ANDES: efficient evaluation of NOT-twig queries in relational databases

  • Authors:
  • Kheng Hong Soh;Ba Quan Truong;Sourav S. Bhowmick

  • Affiliations:
  • School of Computer Engineering, Nanyang Technological University, Singapore, Singapore;School of Computer Engineering, Nanyang Technological University, Singapore, Singapore;School of Computer Engineering, Nanyang Technological University, Singapore, Singapore

  • Venue:
  • The VLDB Journal — The International Journal on Very Large Data Bases
  • Year:
  • 2012

Quantified Score

Hi-index 0.00

Visualization

Abstract

Despite a large body of work on XPath query processing in relational environment, systematic study of queries containing not-predicates have received little attention in the literature.

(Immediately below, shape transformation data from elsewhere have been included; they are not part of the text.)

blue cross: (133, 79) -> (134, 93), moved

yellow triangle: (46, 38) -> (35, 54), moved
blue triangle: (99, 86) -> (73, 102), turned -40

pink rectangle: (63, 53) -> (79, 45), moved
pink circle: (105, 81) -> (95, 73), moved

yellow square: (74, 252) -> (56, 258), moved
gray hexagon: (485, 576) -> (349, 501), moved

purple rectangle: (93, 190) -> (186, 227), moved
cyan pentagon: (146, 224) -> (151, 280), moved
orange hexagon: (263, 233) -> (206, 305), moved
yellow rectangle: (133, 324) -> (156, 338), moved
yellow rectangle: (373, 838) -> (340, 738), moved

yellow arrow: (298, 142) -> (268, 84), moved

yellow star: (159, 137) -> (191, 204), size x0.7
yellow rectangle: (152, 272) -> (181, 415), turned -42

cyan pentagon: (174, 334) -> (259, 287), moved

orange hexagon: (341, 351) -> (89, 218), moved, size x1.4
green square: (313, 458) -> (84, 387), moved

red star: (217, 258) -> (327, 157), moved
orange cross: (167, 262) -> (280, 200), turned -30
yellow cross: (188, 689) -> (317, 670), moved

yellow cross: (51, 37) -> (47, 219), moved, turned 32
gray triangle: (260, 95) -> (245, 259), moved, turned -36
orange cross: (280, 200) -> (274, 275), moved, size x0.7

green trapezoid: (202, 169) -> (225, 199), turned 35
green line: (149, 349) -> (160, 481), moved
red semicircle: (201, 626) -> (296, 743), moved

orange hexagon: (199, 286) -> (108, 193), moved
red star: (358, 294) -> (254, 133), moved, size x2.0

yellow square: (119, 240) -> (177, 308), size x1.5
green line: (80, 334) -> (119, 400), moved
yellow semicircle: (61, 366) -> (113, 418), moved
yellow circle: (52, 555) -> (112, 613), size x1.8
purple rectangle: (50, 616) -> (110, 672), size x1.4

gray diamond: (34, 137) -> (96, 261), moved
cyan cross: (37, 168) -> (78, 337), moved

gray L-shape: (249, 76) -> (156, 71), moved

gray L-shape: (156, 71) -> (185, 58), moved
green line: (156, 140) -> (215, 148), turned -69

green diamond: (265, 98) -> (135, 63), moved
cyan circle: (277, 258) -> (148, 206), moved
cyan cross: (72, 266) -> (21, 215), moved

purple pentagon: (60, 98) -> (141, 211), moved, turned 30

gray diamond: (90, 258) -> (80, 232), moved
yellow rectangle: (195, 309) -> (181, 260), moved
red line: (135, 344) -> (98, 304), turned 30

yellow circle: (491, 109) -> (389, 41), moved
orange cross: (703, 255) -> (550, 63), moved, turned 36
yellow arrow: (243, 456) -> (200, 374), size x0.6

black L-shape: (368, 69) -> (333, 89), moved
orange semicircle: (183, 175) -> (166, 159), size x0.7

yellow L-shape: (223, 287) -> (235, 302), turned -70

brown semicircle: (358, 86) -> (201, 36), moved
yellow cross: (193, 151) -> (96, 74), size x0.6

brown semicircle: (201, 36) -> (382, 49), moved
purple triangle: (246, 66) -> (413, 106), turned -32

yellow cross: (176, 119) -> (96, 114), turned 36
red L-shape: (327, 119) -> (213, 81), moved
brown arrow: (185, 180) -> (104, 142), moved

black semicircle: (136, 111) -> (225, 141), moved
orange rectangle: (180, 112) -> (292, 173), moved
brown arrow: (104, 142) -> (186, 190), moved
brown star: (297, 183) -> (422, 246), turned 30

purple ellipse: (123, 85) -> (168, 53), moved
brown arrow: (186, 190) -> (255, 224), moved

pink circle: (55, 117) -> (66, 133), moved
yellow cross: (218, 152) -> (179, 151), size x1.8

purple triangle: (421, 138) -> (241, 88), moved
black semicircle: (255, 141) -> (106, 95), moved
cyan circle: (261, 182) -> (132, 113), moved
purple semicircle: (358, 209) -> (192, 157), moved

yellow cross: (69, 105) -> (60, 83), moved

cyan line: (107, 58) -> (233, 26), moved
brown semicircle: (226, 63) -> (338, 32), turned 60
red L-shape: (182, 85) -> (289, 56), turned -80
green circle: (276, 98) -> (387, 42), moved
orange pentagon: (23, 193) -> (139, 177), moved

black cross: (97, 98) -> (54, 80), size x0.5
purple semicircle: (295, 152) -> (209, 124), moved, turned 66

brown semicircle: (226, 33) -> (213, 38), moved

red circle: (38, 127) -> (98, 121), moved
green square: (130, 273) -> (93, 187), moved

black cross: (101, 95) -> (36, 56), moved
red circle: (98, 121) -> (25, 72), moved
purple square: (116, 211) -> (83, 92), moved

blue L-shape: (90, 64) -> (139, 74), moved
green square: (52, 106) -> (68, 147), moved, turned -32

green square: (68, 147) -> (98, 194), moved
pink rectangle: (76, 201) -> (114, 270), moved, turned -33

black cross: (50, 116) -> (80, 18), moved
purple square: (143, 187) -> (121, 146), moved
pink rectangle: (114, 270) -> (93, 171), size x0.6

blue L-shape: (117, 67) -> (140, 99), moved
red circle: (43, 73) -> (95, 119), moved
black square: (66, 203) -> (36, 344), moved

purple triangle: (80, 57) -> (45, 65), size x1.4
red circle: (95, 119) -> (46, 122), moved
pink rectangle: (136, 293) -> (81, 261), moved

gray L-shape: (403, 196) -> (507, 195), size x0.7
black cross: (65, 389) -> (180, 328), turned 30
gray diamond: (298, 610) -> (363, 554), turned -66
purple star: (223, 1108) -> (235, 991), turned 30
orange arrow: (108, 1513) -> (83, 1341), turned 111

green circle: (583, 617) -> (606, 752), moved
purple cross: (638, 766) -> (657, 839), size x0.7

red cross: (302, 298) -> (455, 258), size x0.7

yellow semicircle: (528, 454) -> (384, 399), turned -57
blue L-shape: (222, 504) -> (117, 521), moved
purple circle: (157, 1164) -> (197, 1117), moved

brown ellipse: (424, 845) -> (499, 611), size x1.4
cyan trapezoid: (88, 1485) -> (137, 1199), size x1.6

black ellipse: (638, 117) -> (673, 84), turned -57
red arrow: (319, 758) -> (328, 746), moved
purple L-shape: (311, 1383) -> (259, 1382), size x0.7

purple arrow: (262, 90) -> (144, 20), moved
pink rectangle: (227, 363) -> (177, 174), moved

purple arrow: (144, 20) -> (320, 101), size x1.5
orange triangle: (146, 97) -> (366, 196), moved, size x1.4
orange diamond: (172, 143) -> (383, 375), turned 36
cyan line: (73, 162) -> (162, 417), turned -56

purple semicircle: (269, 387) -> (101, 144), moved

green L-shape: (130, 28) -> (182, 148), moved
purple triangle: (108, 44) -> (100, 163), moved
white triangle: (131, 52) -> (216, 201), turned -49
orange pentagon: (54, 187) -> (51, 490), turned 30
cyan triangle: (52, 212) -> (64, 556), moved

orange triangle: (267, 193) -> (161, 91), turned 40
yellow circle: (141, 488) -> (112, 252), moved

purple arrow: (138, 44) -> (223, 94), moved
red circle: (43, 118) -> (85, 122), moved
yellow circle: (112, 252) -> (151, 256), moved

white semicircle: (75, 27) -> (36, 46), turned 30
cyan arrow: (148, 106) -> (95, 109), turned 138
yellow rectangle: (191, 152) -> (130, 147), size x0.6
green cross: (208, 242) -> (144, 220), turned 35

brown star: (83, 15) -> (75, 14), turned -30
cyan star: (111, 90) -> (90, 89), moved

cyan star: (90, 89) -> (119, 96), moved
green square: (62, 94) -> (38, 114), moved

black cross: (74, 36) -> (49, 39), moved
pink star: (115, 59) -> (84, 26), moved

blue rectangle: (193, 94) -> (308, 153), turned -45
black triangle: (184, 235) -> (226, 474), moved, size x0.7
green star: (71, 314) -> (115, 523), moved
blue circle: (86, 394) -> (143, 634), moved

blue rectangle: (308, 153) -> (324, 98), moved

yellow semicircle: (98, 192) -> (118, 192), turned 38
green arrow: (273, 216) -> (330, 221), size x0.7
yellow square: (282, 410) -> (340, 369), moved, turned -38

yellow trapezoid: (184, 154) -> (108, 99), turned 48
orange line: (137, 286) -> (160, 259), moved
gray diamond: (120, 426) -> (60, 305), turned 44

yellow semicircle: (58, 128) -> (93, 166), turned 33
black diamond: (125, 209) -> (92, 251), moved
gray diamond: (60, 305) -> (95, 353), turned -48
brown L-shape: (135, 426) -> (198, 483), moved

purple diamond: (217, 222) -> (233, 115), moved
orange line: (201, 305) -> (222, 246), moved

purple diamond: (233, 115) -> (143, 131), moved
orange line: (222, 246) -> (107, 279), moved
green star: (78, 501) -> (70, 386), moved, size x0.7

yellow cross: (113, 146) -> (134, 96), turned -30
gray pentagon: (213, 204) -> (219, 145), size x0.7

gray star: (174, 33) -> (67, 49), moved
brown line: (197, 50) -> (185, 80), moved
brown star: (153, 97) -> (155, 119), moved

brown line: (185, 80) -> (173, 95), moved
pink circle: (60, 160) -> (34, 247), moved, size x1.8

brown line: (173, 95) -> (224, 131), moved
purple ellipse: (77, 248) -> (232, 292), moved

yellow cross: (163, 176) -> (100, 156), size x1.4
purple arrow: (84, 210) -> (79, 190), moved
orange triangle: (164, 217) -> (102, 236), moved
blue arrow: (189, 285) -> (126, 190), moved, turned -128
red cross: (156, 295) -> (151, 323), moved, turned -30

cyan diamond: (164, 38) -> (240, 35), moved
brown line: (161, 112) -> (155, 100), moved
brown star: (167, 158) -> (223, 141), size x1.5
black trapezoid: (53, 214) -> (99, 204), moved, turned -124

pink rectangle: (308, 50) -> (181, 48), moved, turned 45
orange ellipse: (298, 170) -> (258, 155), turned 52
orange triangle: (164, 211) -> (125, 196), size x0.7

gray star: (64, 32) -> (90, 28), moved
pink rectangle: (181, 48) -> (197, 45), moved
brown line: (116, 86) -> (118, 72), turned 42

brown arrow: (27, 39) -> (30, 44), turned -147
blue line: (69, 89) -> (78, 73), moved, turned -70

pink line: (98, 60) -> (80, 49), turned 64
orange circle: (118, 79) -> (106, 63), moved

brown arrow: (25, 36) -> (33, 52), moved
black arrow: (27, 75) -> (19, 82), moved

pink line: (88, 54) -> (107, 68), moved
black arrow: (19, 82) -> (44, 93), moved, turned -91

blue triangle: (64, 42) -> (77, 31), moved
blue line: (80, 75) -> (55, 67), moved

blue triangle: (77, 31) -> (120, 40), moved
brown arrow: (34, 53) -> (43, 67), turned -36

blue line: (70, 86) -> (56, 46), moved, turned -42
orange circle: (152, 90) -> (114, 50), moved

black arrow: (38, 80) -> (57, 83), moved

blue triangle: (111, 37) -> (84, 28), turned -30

Particularly, several xml supports of industrial-strength commercial rdbms fail to efficiently evaluate such queries. In this paper, we present an efficient and novel strategy to evaluate not -twig queries in a tree-unaware relational environment. not -twig queries are XPath queries with ancestor---descendant and parent---child axis and contain one or more not-predicates. We propose a novel Dewey-based encoding scheme called Andes (ANcestor Dewey-based Encoding Scheme), which enables us to efficiently filter out elements satisfying a not-predicate by comparing their ancestor group identifiers. In this approach, a set of elements under the same common ancestor at a specific level in the xml tree is assigned same ancestor group identifier. Based on this scheme, we propose a novel sql translation algorithm for not-twig query evaluation. Experiments carried out confirm that our proposed approach built on top of an off-the-shelf commercial rdbms significantly outperforms state-of-the-art relational and native approaches. We also explore the query plans selected by a commercial relational optimizer to evaluate our translated queries in different input cardinality. Such exploration further validates the performance benefits of Andes.